Stored data entries:
((
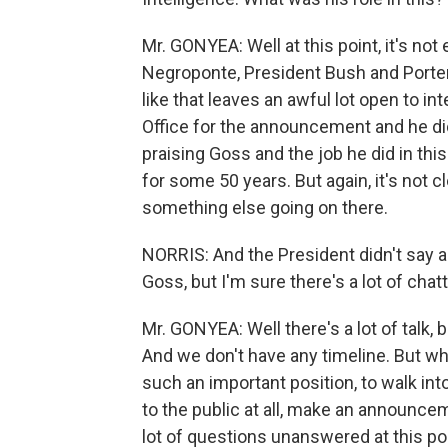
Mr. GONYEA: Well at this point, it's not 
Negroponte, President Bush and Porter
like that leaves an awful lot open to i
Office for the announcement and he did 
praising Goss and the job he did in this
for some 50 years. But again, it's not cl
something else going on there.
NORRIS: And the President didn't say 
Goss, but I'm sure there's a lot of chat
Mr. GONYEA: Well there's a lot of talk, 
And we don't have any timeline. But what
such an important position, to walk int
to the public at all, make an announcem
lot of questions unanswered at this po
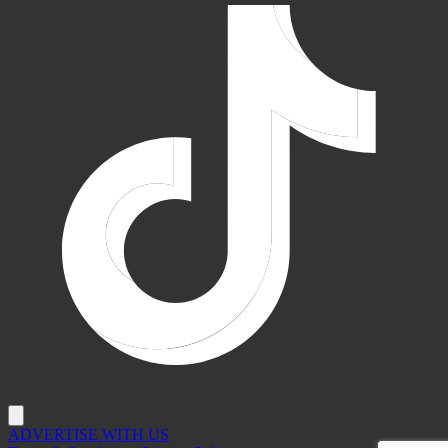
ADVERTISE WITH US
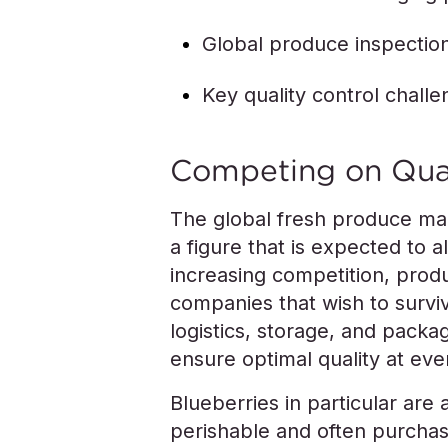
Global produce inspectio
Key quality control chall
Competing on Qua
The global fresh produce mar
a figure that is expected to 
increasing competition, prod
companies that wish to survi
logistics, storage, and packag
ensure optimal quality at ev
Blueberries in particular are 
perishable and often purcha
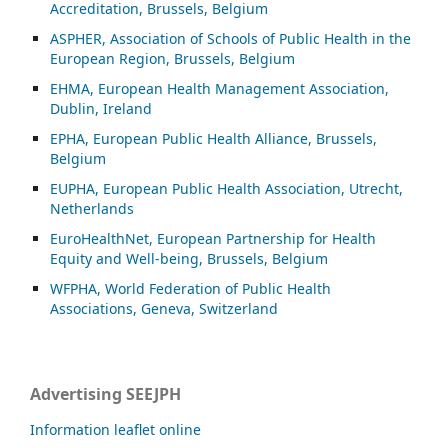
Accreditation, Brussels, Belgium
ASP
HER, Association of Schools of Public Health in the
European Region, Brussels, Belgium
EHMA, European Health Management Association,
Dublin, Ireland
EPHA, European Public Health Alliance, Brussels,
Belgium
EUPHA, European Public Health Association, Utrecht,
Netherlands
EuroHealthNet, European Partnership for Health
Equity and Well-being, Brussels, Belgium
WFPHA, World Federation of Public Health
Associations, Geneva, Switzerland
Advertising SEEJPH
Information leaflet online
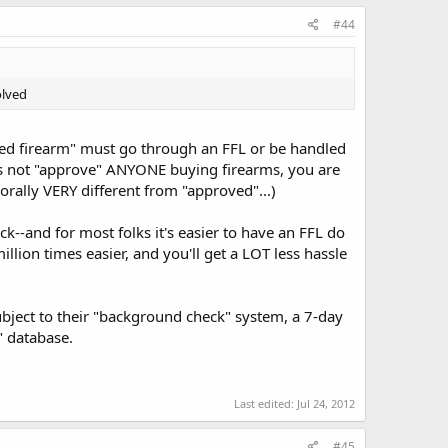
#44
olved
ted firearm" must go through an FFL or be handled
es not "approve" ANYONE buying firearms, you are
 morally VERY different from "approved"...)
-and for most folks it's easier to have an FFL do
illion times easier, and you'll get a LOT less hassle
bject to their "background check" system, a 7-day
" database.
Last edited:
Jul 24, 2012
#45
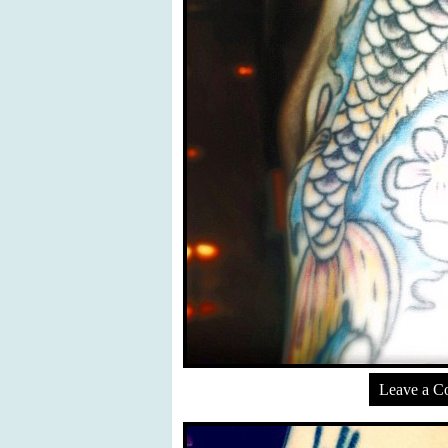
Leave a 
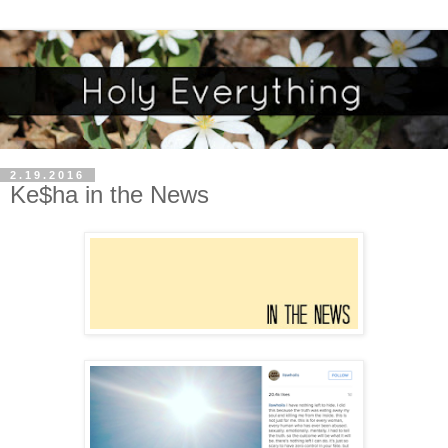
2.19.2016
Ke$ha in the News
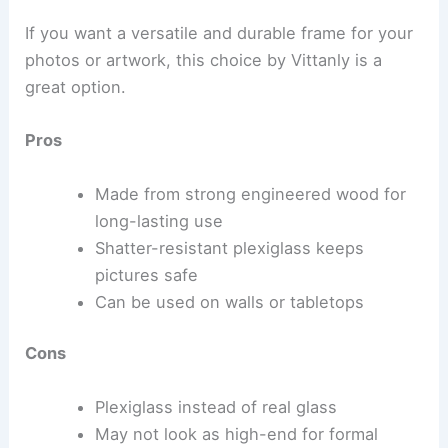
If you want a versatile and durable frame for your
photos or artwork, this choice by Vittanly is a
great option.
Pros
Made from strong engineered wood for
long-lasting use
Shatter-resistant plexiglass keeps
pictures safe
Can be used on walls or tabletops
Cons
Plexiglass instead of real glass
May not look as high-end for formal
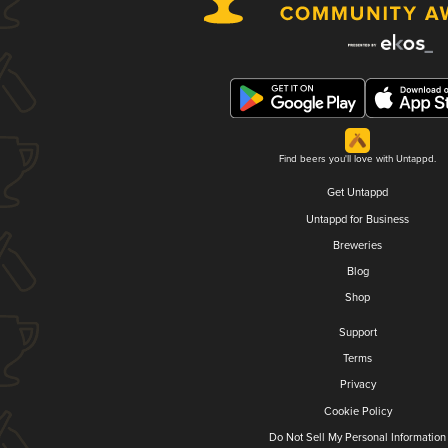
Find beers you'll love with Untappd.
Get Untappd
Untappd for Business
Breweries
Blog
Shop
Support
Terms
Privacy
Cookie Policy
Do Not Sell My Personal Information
))
WORK ITEM
Every line above holding the string "that" should be listed.

EXERCISE RESPONSE
like that leaves an awful lot open to i
a figure that is expected to 
companies that wish to survi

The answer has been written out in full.